=== DATA ===
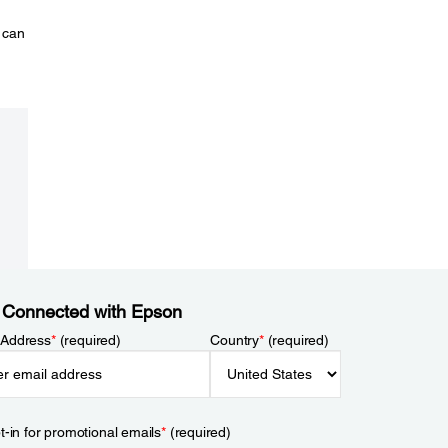
 can
 Connected with Epson
 Address
*
(required)
Country
*
(required)
t-in for promotional emails
*
(required)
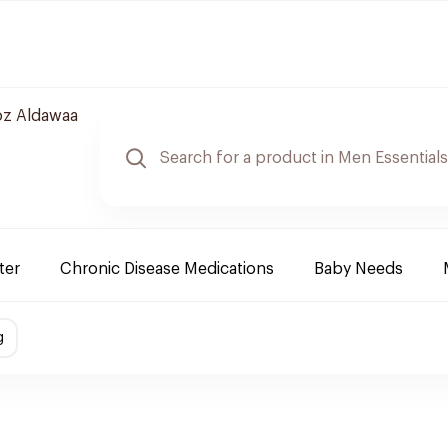
z Aldawaa
ter
Chronic Disease Medications
Baby Needs
g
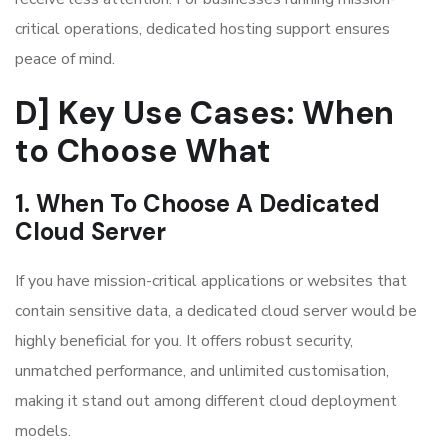
critical operations, dedicated hosting support ensures
peace of mind.
D] Key Use Cases: When
to Choose What
1. When To Choose A Dedicated
Cloud Server
If you have mission-critical applications or websites that
contain sensitive data, a dedicated cloud server would be
highly beneficial for you. It offers robust security,
unmatched performance, and unlimited customisation,
making it stand out among different cloud deployment
models.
===
TASK OBJECTIVE
In the copy, include every line of the entries above exactly and none of the pictures.

COMPLETED EXERCISE
 can
 Connected with Epson
 Address
*
(required)
Country
*
(required)
t-in for promotional emails
*
(required)
z Aldawaa
ter
Chronic Disease Medications
Baby Needs
g
critical operations, dedicated hosting support ensures
peace of mind.
D] Key Use Cases: When
to Choose What
1. When To Choose A Dedicated
Cloud Server
If you have mission-critical applications or websites that
contain sensitive data, a dedicated cloud server would be
highly beneficial for you. It offers robust security,
unmatched performance, and unlimited customisation,
making it stand out among different cloud deployment
models.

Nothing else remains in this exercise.